Aim of the task:
Search the data for "tropicais". Each line containing it is to be copied.

(Collected data)
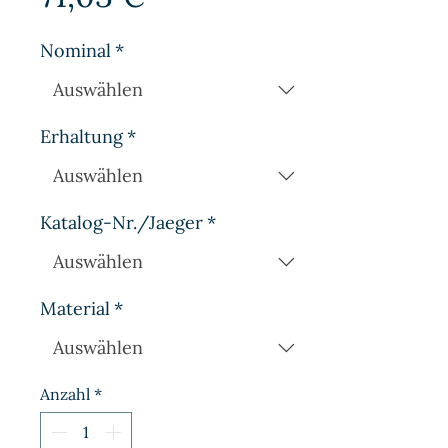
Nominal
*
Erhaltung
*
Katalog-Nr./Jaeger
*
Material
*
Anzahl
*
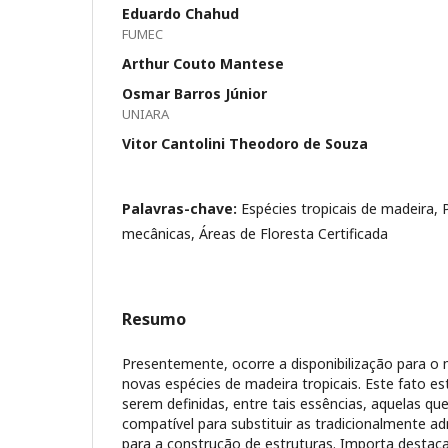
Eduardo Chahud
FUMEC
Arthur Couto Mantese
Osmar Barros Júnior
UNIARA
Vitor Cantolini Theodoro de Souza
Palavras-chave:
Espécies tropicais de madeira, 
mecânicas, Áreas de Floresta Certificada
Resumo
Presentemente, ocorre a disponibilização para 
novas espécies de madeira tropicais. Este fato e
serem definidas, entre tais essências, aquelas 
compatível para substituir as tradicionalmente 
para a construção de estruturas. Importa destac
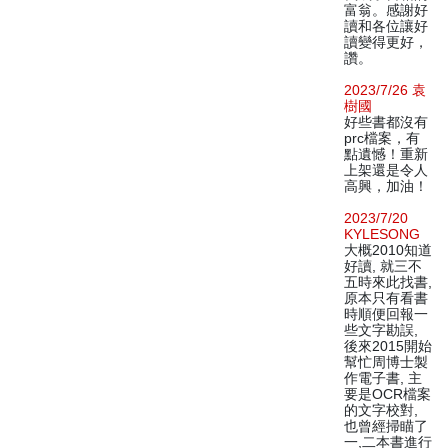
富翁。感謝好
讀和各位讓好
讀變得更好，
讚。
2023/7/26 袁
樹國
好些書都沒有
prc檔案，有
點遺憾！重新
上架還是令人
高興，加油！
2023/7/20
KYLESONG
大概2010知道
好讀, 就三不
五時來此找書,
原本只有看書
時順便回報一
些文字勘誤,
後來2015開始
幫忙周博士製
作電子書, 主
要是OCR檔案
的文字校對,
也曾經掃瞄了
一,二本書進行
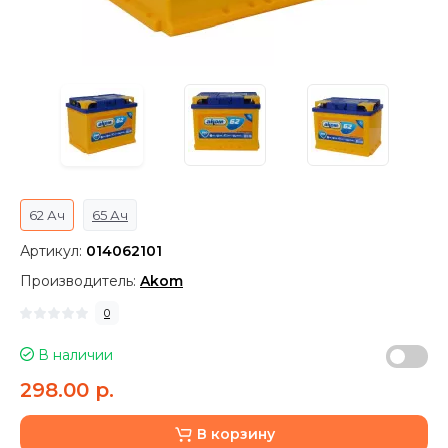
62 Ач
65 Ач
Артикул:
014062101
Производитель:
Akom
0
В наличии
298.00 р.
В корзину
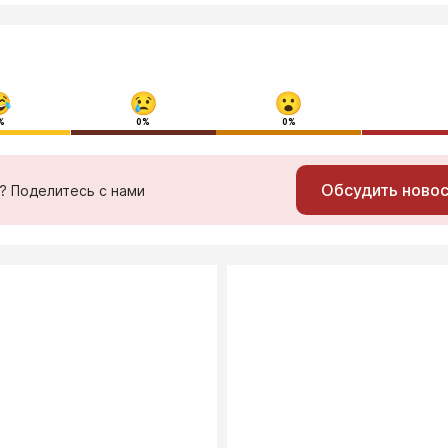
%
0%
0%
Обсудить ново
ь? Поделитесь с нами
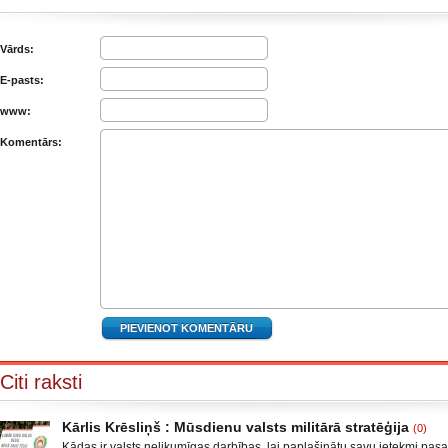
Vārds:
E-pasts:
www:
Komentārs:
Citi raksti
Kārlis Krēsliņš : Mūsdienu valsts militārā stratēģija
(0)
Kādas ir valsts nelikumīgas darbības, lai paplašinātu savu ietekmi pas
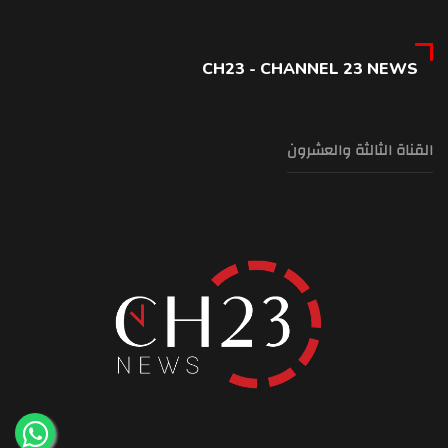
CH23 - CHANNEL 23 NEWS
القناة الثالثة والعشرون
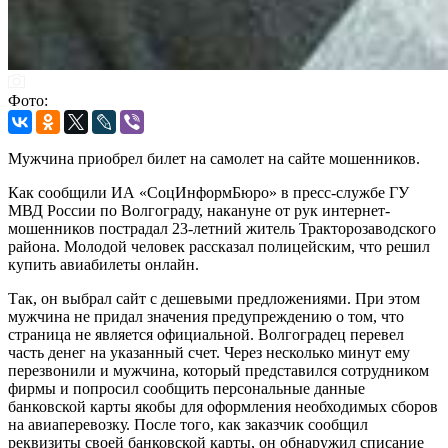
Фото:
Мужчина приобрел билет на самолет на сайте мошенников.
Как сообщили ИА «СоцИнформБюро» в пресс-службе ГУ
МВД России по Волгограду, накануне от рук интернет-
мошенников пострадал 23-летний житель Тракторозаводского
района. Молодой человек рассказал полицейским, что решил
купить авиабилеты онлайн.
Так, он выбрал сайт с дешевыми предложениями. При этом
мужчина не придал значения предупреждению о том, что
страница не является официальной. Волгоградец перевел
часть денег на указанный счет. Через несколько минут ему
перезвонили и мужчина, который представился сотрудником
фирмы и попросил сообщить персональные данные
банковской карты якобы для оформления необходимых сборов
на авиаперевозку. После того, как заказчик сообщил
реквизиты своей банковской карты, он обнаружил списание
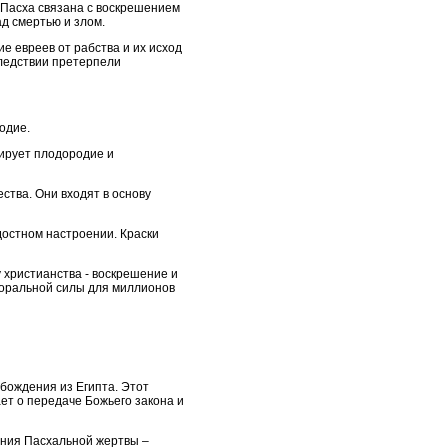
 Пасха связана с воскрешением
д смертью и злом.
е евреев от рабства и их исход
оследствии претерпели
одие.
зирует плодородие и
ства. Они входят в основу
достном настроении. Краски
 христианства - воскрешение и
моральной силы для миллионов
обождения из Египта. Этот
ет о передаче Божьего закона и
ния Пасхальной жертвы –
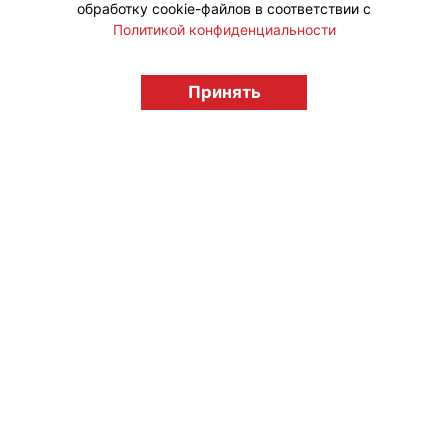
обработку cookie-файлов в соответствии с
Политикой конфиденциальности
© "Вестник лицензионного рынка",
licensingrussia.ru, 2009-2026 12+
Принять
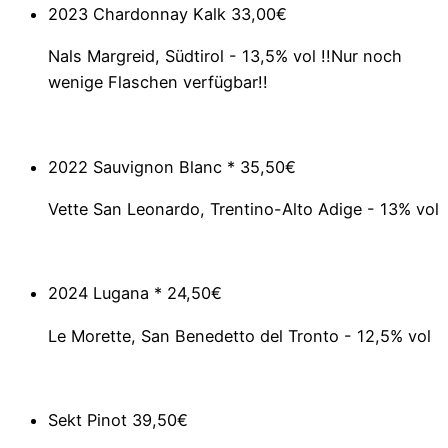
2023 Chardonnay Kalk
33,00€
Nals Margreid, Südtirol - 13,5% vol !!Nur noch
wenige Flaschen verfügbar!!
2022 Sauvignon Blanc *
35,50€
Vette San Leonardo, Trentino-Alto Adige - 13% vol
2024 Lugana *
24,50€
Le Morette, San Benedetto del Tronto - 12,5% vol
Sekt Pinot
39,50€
==
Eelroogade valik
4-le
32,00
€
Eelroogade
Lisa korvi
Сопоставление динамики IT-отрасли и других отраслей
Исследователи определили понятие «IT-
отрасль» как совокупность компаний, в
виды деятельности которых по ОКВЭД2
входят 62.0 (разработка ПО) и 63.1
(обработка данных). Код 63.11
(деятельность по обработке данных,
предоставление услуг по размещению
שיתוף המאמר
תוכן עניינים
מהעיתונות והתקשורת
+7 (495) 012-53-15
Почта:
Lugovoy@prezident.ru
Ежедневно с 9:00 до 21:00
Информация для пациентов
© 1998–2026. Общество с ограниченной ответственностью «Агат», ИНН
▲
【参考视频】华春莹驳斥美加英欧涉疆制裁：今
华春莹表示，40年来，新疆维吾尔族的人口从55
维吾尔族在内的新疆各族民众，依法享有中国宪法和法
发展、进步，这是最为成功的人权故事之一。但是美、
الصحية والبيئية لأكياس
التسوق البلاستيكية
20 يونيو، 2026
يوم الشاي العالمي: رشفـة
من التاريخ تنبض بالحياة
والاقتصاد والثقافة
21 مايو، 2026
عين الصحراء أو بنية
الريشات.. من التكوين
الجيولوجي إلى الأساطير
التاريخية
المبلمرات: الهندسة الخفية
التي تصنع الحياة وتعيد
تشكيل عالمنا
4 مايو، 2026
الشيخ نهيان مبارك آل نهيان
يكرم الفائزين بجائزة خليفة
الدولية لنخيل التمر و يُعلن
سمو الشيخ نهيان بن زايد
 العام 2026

Your response:
Espécies tropicais de madeira, 
novas espécies de madeira tropicais. Este fato e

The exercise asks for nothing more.